Bricklayer said:
You may have missed this but the Bulls/Pistons was a great rivalry right UP to the point where the Bulls finally won. Then it abruptly died. The Bulls became da Bulls, the Pistons rapidly faded away. The tension which had made it great was gone. However, the years BEFORE that event were tremendous. THAT was the rivalry. If the Bulls had lost that last series with the Pistons it wouldn't have taken a thing away from it.
No, but it added a necessary element to the rivalry. The Bulls, who had lost to the defending champs in 90, beat them in 91. While most people like to remember everything prior to 91, that year was indeed the year that defined the end of rivalry. That last year was a very important year purely in basketball terms, which is the only thing that should matter.
Lakers/Celtcis was obviously fairly unique. Basketball's version of the Steelers/Cowboys of the 70's. Two evenly matched teams at exactly the same point in their development. And starting out very young so it could keep on for a full decade. Happens once in a generation at most. Once in 50 years for basketball.
OK, I'll give you that. Then again, don't those type of rivalries define their sport?
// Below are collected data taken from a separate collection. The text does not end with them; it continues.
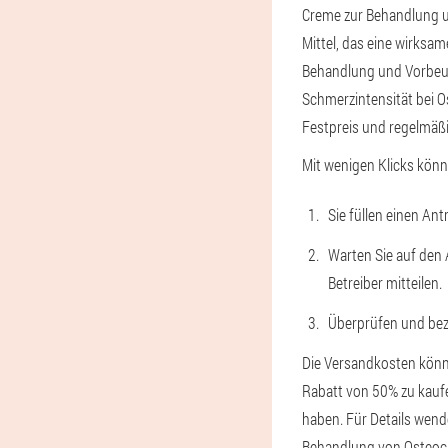
Creme zur Behandlung u
Mittel, das eine wirks
Behandlung und Vorbeug
Schmerzintensität bei Os
Festpreis und regelmäßi
Mit wenigen Klicks kön
Sie füllen einen An
Warten Sie auf den 
Betreiber mitteilen.
Überprüfen und beza
Die Versandkosten können
Rabatt von 50% zu kaufe
haben. Für Details wend
Behandlung von Osteoc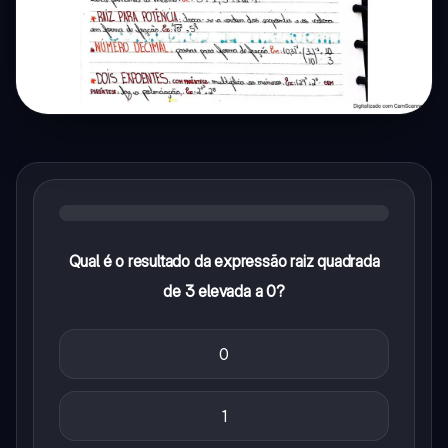
Qual é o resultado da expressão raiz quadrada
de 3 elevada a 0?
0
1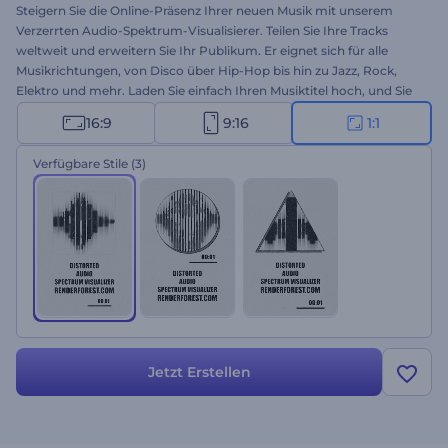
Steigern Sie die Online-Präsenz Ihrer neuen Musik mit unserem
Verzerrten Audio-Spektrum-Visualisierer. Teilen Sie Ihre Tracks
weltweit und erweitern Sie Ihr Publikum. Er eignet sich für alle
Musikrichtungen, von Disco über Hip-Hop bis hin zu Jazz, Rock,
Elektro und mehr. Laden Sie einfach Ihren Musiktitel hoch, und Sie
erhalten innerhalb weniger Minuten einen hochwertigen Audio-
16:9
9:16
1:1
Visualisierer. Diese Vorlage ist ideal für neue Musik-Promotionen,
Album-Veröffentlichungen, DJ-Single-Drops, Song-Playlist-Cover
Verfügbare Stile
(3)
und eine Vielzahl anderer Projekte. Erstellen Sie jetzt und entfesseln
Sie die Kraft Ihrer Musik!
Jetzt Erstellen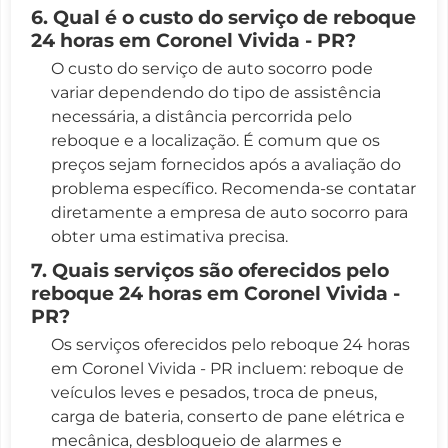
6. Qual é o custo do serviço de reboque
24 horas em Coronel Vivida - PR?
O custo do serviço de auto socorro pode
variar dependendo do tipo de assistência
necessária, a distância percorrida pelo
reboque e a localização. É comum que os
preços sejam fornecidos após a avaliação do
problema específico. Recomenda-se contatar
diretamente a empresa de auto socorro para
obter uma estimativa precisa.
7. Quais serviços são oferecidos pelo
reboque 24 horas em Coronel Vivida -
PR?
Os serviços oferecidos pelo reboque 24 horas
em Coronel Vivida - PR incluem: reboque de
veículos leves e pesados, troca de pneus,
carga de bateria, conserto de pane elétrica e
mecânica, desbloqueio de alarmes e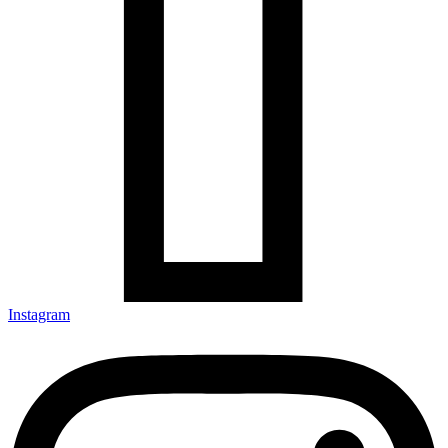
Instagram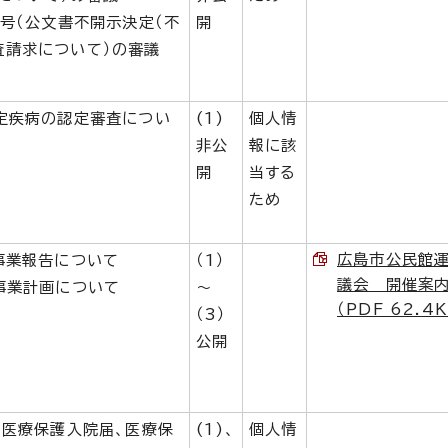
8号（公文書不開示決定（不
開
査請求について）の審議
特定疾病の認定審査につい
(1)
個人情
非公
報に該
開
当する
ため
広島市公民館
度事業報告について
（1）
議会 開催案
度事業計画について
～
（PDF 62.4
（3）
公開
（医療保護入院届、医療保
(1)、
個人情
In fact, wasn't the Celtics-Lakers rivalry where the obsession with NBA team rivalries came from?
Lakers/Spurs was barely a blip. And much of the blip itself was based around extraneous stuff -- the asterisk, did Bowen try to hurt Kobe etc.
Barely a blip, it was 6 years long. It started with the Spurs beating the Lakers and winning the title in 99 and the Lakers beating the Spurs (but losing the title) in 2004, with three Lakers titles and one Spurs title in between. That's the definition of a rivalry, with two great teams losing it and winning it different years, and with it being all about on the court performances.
None of the Spurs-Lakers rivalry was based on extraneous stuff. Phil's asterisk comments were made
before the 99 campaign. Heck, that one Phil quote not even related to the Spurs at the time is still the only off the court thing Spurs or Lakers fans could refer to during the rivalry. The other 99% of the time, that rivalry was all about the game, their players, or a series. And I'm not aware of any controversial incident where Bowen hurt Kobe. And there was no “etc.”.